2. Drain, rinse, and place beans in a large pot. Add enough water to cover the beans. Bring to a boil and skim off any foam. Reduce heat, cover and simmer for 4 to 8 hours or as long as it takes for the bean to be completely soft all the way through. Be sure to check on the beans occasionally and add more water if necessary. This step can also be done in a slow cooker. Cover the beans in water and cook on low for 8-9 hours or cook on high for 4-5 hours
3. When the beans are soft they are ready to add the flavor. At this point the beans should be finished on the stove top. remove the lid and add the stock. (I always have stock available in my freezer in canning jars).
4. As the liquid in the beans are reducing chop the onion.
5. Melt 3 heaping tablespoons of bacon fat into another pot. Note: you could swap the bacon fat for olive oil and make this recipe South Beach Phase 1 friendly.
6. Add onions and cook over medium heat until they are soft and translucent.
7. Add diced chilies, salt, pepper, and garlic to the onions. Stir and let the flavors meld for a few minutes.
8. Add the onion mixture to the beans along with a teaspoon of cumin and mix well.
9. Remove two cups of beans and place them in a small mixing bowl.
10. Add the cilantro to the small mixing bowl, and blend with an immersion blender until smooth.
11. Add the blended beans back into the large pot of beans to thicken. Taste and adjust the seasonings as needed (adding more salt, pepper, garlic to taste). You could even add a pinch of cayenne. When it's cook approved it's ready to serve.
12. Serve a scoop of beans with the optional garnishes of sour cream, onions, cilantro, queso fresca, or whatever else sounds good to you.
Link Party Links: Anyonita Nibbles, Back to Basics, Love in the Kitchen
Tex-Mex Beans From Scratch
16 oz of dried pinto beans
1 - 2 lemons, optional (See note in step one)
1 1/2 - 2 cups of chicken, pork, or beef stock
1 large sweet or yellow onion
3 heaping tablespoons of bacon fat (I used the fat from organic/nitrate free bacon)
4 teaspoons of salt
2 teaspoons of pepper
3 "Oven Roasted Chilies" or 1 (7 oz) can of fire roasted chilies
2 - 3 cloves of garlic, pressed or minced
1 teaspoon cumin
1 heaping cup of fresh cilantro with upper stems
Optional Garnishes
sour cream
onions and cilantro
queso fresca
1. As I mentioned before I've learned that soaking grains in an acidic medium for 8 to 12 hours helps to neutralize phytic acids and enzyme inhibitors making nutrients more readily available to our bodies and more easily absorbed.

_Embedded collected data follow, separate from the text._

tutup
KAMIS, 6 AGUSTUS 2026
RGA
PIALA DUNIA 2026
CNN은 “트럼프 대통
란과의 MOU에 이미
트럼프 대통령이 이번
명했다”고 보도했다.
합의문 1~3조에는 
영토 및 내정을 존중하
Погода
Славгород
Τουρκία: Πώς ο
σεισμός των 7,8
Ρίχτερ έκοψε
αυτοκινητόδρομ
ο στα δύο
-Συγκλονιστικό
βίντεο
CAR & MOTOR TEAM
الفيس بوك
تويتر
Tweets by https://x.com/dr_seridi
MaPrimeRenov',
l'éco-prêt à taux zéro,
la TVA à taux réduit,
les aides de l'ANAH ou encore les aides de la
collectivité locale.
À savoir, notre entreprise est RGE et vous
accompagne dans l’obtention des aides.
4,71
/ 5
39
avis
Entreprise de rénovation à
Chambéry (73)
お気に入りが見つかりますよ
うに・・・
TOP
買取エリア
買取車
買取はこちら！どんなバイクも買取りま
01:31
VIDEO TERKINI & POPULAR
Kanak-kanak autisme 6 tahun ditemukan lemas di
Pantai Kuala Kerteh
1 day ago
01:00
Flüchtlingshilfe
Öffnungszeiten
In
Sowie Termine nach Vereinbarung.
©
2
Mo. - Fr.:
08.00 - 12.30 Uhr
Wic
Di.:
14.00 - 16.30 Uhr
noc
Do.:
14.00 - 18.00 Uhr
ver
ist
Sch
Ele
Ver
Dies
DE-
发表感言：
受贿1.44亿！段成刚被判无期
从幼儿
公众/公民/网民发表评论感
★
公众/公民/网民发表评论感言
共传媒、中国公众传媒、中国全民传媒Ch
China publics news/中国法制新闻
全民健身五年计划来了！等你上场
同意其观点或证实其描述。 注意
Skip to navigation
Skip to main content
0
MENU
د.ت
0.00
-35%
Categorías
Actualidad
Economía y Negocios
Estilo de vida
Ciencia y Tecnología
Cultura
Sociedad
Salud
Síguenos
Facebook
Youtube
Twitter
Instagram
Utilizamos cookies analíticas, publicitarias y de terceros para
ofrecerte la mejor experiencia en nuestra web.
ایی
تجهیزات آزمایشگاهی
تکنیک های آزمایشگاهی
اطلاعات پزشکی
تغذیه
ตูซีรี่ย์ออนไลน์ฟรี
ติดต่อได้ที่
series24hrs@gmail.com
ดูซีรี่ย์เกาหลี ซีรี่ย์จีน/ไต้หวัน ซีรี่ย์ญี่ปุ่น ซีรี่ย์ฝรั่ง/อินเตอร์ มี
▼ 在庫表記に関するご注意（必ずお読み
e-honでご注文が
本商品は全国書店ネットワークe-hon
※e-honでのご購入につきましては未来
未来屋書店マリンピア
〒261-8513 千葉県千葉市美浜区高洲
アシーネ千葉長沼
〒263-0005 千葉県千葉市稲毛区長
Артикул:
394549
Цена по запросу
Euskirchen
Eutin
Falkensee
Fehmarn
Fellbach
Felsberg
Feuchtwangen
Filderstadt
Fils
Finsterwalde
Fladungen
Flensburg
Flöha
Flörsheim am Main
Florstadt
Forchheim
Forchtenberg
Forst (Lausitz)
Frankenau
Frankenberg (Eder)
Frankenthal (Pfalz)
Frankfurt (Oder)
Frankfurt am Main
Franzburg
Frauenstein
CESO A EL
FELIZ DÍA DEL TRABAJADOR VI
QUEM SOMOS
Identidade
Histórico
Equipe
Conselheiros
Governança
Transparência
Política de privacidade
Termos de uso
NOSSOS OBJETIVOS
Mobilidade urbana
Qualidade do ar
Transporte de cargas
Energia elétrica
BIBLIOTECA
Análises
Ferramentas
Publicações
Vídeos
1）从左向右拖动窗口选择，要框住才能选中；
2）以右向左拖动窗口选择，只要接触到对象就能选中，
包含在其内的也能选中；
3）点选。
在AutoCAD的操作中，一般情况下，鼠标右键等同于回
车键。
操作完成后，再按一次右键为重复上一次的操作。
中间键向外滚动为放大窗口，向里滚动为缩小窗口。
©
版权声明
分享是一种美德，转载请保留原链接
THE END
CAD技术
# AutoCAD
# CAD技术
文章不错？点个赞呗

For more information on the value of soaking grains visit these two blog posts: "The Value of Soaking Your Grains" and "What's the Fuss About Soaking Grains? Explanation and Research Shared." Place beans in a large pot of water. The water should top the beans by 2 inches. Add the juice of one or two lemons and soak the beans for 12 to 24 hours. I soaked my beans for 24 hours.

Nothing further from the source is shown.